Faire des dettes gagées sur des anticipations, est-ce si grave ?
Les dettes ont toujours existé, et semblent faire partie de la vie économique depuis des siècles voire des millénaires. Pourquoi donc cette frénésie moderne à la critiquer pourrait on nous objecter ? De fait, il y a dettes et dettes et plus exactement crédits et crédits. Quand un boulanger fait crédit à un client garagiste, ou à un coiffeur en attendant la fin du mois pour être payé, il y a simple relation de confiance. Deux artisans se font crédit, sans nécessairement passer un contrat pour cela : la confiance est là.
Une monnaie nouvelle gagée sur des manques, sur une non-production.
En revanche, quand la Banque de France est prête à émettre 300 milliards pour que l’Etat puisse dire qu’il va compenser la perte d’activités due à l’épidémie actuelle, cette nouvelle monnaie, ou ces dettes publiques, ne sont évidemment pas gagées sur de l’existant, mais sur un manque : le trou prévisionnel du PIB, évalué suivant les sources entre 10 et 14% du PIB anticipé pour 2020.
C’est sur ces données factuelles que l’on peut affirmer que confondre la monnaie (nouvelle) avec une richesse (inexistante) , c’est-à-dire une émission de monnaie avec un manque d’activités est une sinistre plaisanterie, qui ne peut avoir que de tragiques conséquences pour l’économie réelle, et plus précisément pour ceux qui croient encore que l’argent qu’il possède est une véritable créance gagée sur leur travail passé et reconnu utile.

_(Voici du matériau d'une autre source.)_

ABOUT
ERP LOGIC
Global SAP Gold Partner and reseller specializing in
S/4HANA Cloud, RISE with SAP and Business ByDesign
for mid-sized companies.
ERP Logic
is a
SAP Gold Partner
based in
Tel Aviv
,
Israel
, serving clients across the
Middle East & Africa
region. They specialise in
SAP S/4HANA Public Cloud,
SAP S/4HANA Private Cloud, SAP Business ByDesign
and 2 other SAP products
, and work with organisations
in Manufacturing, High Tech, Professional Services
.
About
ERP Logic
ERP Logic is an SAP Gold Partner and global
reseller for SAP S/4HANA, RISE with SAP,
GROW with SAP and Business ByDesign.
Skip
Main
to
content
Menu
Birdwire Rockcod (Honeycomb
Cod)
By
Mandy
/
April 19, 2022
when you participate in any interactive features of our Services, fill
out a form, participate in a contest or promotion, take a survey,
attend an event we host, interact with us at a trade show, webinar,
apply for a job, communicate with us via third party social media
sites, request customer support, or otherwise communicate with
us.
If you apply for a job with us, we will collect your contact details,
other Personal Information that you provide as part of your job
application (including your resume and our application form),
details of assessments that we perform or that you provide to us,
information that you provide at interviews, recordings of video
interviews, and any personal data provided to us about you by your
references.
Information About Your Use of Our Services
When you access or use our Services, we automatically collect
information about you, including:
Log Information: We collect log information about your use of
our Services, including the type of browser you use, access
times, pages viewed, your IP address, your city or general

Une monnaie de singe qui va dévaloriser la monnaie AUTHENTIQUE.
Certains pourraient dire que de l’argent, nouvellement émis ou déjà existant, reste de l’argent, et qu’il est impossible de distinguer fausse monnaie (celle gagée sur des manques, sur le trou du PIB ou du budget) et la monnaie issue de l’énergie des travailleurs, manuels ou intellectuels.

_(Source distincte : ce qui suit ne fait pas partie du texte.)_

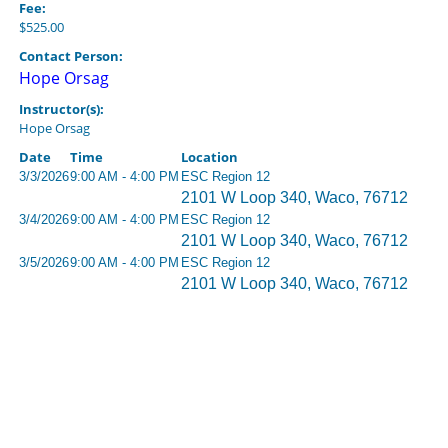
Fee:
$525.00
Contact Person:
Hope Orsag
Instructor(s):
Hope Orsag
Date
Time
Location
3/3/2026
9:00 AM - 4:00 PM
ESC Region 12
2101 W Loop 340, Waco, 76712
3/4/2026
9:00 AM - 4:00 PM
ESC Region 12
2101 W Loop 340, Waco, 76712
3/5/2026
9:00 AM - 4:00 PM
ESC Region 12
2101 W Loop 340, Waco, 76712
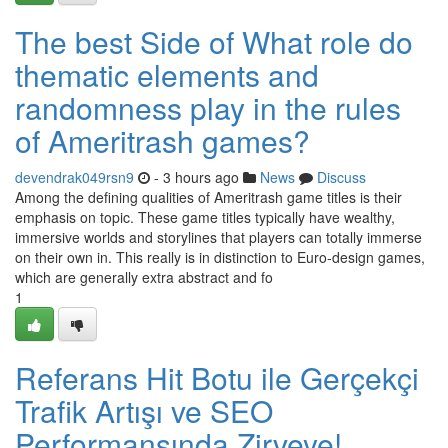
The best Side of What role do
thematic elements and
randomness play in the rules
of Ameritrash games?
devendrak049rsn9
- 3 hours ago
News
Discuss
Among the defining qualities of Ameritrash game titles is their
emphasis on topic. These game titles typically have wealthy,
immersive worlds and storylines that players can totally immerse
on their own in. This really is in distinction to Euro-design games,
which are generally extra abstract and fo
1
Referans Hit Botu ile Gerçekçi
Trafik Artışı ve SEO
Performansında Zirveye!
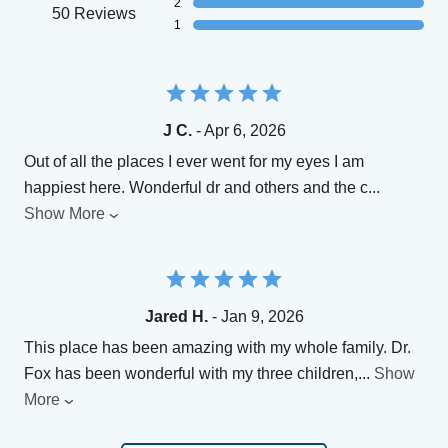
2
50 Reviews
1
J C.
- Apr 6, 2026
Out of all the places I ever went for my eyes I am
happiest here. Wonderful dr and others and the c
...
Show More
Jared H.
- Jan 9, 2026
This place has been amazing with my whole family. Dr.
Fox has been wonderful with my three children,
...
Show
More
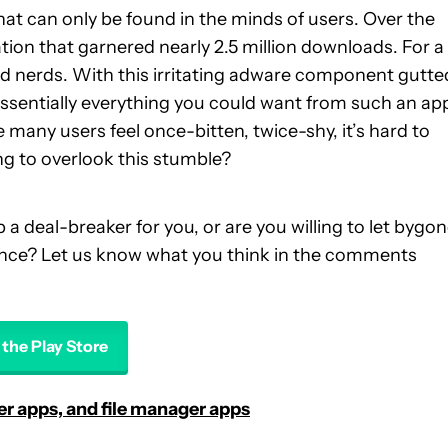
hat can only be found in the minds of users. Over the
tation that garnered nearly 2.5 million downloads. For a
 nerds. With this irritating adware component gutte
 essentially everything you could want from such an ap
many users feel once-bitten, twice-shy, it’s hard to
ing to overlook this stumble?
a deal-breaker for you, or are you willing to let bygo
ance? Let us know what you think in the comments
n the Play Store
ser apps, and file manager apps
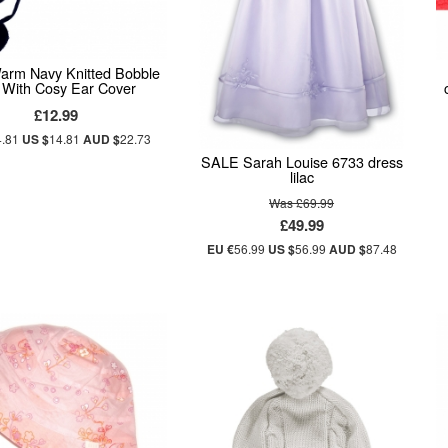
arm Navy Knitted Bobble
 With Cosy Ear Cover
£12.99
4.81
US $
14.81
AUD $
22.73
SALE Sarah Louise 6733 dress
lilac
Was £69.99
£49.99
EU €
56.99
US $
56.99
AUD $
87.48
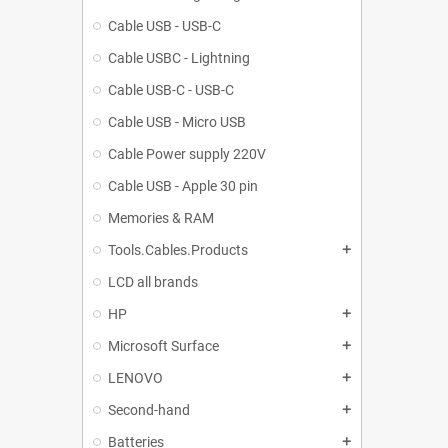
Cable USB - USB-C
Cable USBC - Lightning
Cable USB-C - USB-C
Cable USB - Micro USB
Cable Power supply 220V
Cable USB - Apple 30 pin
Memories & RAM
Tools.Cables.Products
add
LCD all brands
HP
add
Microsoft Surface
add
LENOVO
add
Second-hand
add
Batteries
add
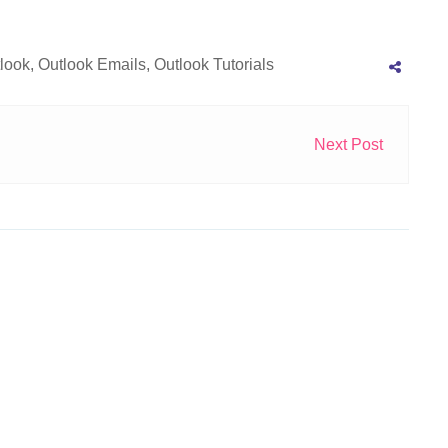
look
,
Outlook Emails
,
Outlook Tutorials
Next Post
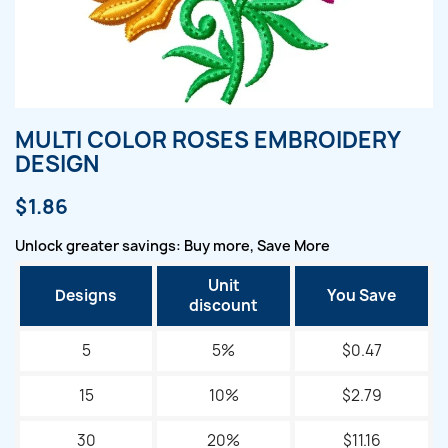
MULTI COLOR ROSES EMBROIDERY
DESIGN
$1.86
Unlock greater savings: Buy more, Save More
Unit
Designs
You Save
discount
5
5%
$0.47
15
10%
$2.79
30
20%
$11.16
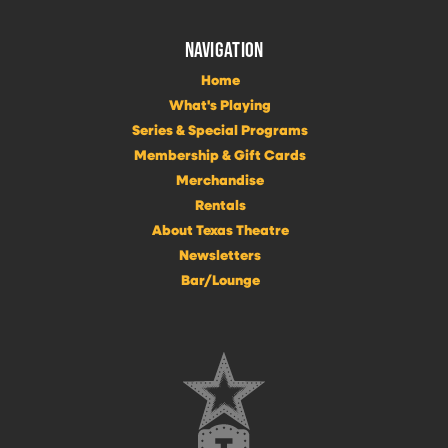
NAVIGATION
Home
What's Playing
Series & Special Programs
Membership & Gift Cards
Merchandise
Rentals
About Texas Theatre
Newsletters
Bar/Lounge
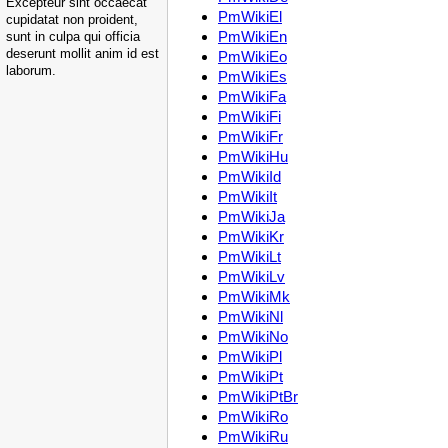
Excepteur sint occaecat
PmWikiEl
cupidatat non proident,
PmWikiEn
sunt in culpa qui officia
deserunt mollit anim id est
PmWikiEo
laborum.
PmWikiEs
PmWikiFa
PmWikiFi
PmWikiFr
PmWikiHu
PmWikiId
PmWikiIt
PmWikiJa
PmWikiKr
PmWikiLt
PmWikiLv
PmWikiMk
PmWikiNl
PmWikiNo
PmWikiPl
PmWikiPt
PmWikiPtBr
PmWikiRo
PmWikiRu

C’est évidemment un fait, rien ne permet de distinguer une monnaie émise en surnombre et une monnaie durement gagnée. Mais c’est justement là tout le problème, que nos experts, souvent surdiplômés, ont tendance à négliger, ou même à mépriser.
Toute émission monétaire diminue le pouvoir d’achat, le pouvoir de vivre, de ceux qui n’ont compté que sur leur travail pour gagner cet argent.

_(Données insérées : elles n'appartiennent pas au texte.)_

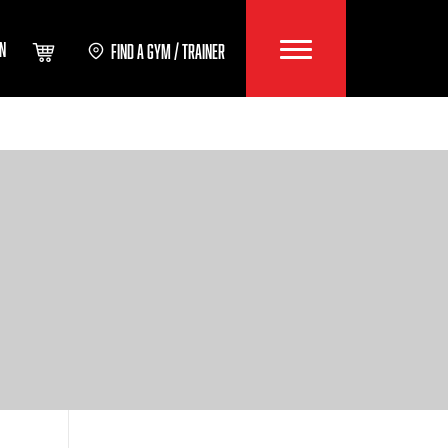
IN
FIND A GYM / TRAINER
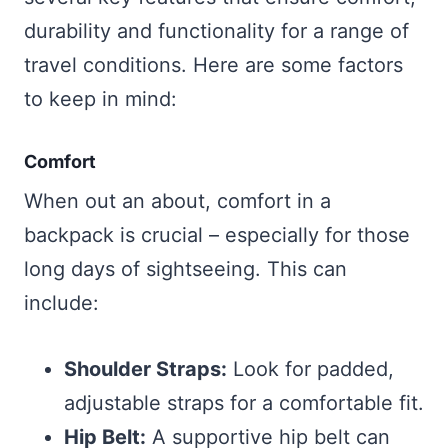
durability and functionality for a range of
travel conditions. Here are some factors
to keep in mind:
Comfort
When out an about, comfort in a
backpack is crucial – especially for those
long days of sightseeing. This can
include:
Shoulder Straps:
Look for padded,
adjustable straps for a comfortable fit.
Hip Belt:
A supportive hip belt can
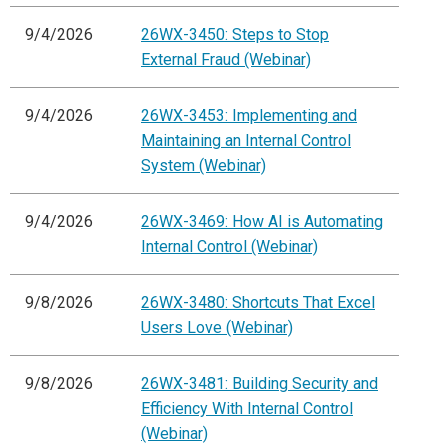
9/4/2026
26WX-3450: Steps to Stop
External Fraud (Webinar)
9/4/2026
26WX-3453: Implementing and
Maintaining an Internal Control
System (Webinar)
9/4/2026
26WX-3469: How AI is Automating
Internal Control (Webinar)
9/8/2026
26WX-3480: Shortcuts That Excel
Users Love (Webinar)
9/8/2026
26WX-3481: Building Security and
Efficiency With Internal Control
(Webinar)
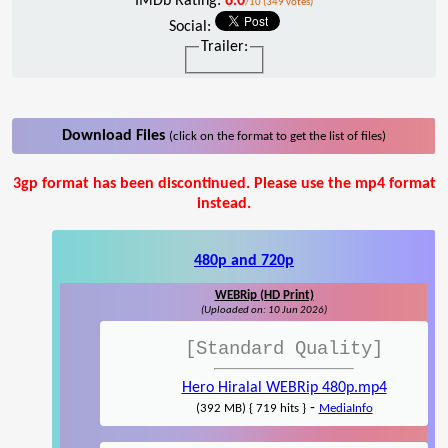
IMDb Rating:
6.0
/10 (349 votes)
Social:
Trailer:
Download Files
(click on the format to get the list of files)
3gp format has been discontinued. Please use the mp4 format
instead.
480p and 720p
WEBRip (HD Print)
(Uploaded on: 10 Jun 2026)
[Standard Quality]
Hero Hiralal WEBRip 480p.mp4
-
(392 MB) { 719 hits }
MediaInfo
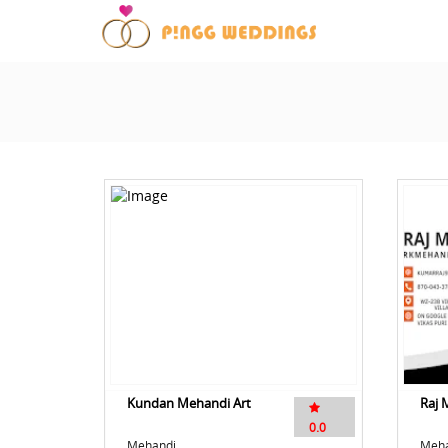
Kundan Mehandi Art
Raj 
0.0
Mehandi
Meha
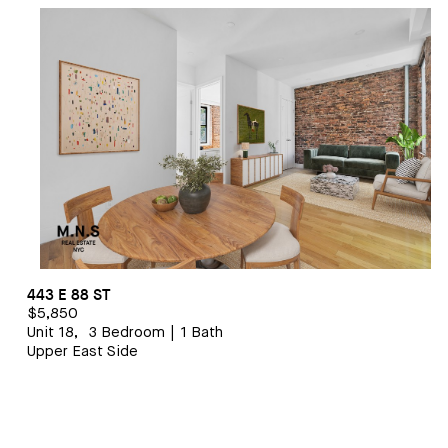
1 BEDROOM/1 BATHROOM
$5,500
443 E 88 ST
$5,850
Unit 18,
3 Bedroom
|
1 Bath
Upper East Side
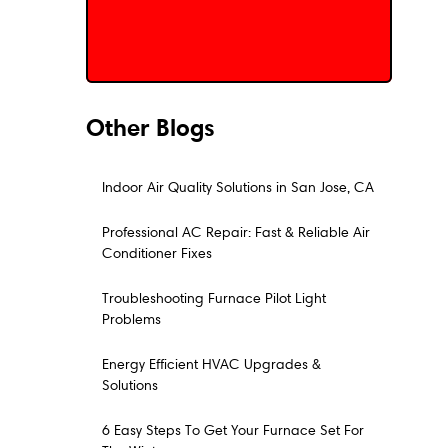
Schedule My Service
Other Blogs
Indoor Air Quality Solutions in San Jose, CA
Professional AC Repair: Fast & Reliable Air
Conditioner Fixes
Troubleshooting Furnace Pilot Light
Problems
Energy Efficient HVAC Upgrades &
Solutions
6 Easy Steps To Get Your Furnace Set For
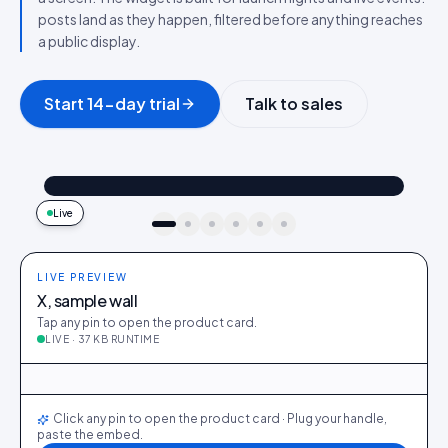
posts land as they happen, filtered before anything reaches
a public display.
Start 14-day trial
Talk to sales
@maya_in_london
Shop the look
"Best fit I’ve owned": wearing the Linen overshirt + High-rise jeans
4.2k
187
9:41
Live
idukki · live preview
LIVE PREVIEW
X, sample wall
Tap any pin to open the product card.
LIVE · 37 KB RUNTIME
@maya_in_london
412
28
@ava_nyc
298
19
@priya_styles
540
64
@dani_fits
188
12
@zoe_berlin
327
22
@sam_capsule
244
18
LIVE
Click any pin to open the product card · Plug your handle,
paste the embed.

De nouvelles dettes qui vont pénaliser essentiellement les vrais « travailleurs »
Bien entendu, tous ceux qui vont bénéficier, sans travailler, de cette nouvelle manne, financiers, banquiers, et autres parasites vivant aux crochets de l’économie réelle, celle des premiers gilets jaunes des ronds-points, celle des soignants dévoués corps et âmes à leurs malades, ne peuvent que se réjouir de cette manne, aussi virtuelle soit-elle.
Mais quid des autres, les véritables acteurs de l’économie réelle, à qui leur simple bon sens leur crie que les dettes accumulées ainsi, non seulement ne leur profiteront point, mais qu’elles les pénaliseront, eux et leurs enfants et petits-enfants. Ce peuple va-t-il accepter de continuer ainsi à souffrir, voire à acclamer les mesures prises par le pouvoir, pendant que l’élite se gave de cette fausse monnaie (indétectable de la vraie, la monnaie 'authentique', hélas)?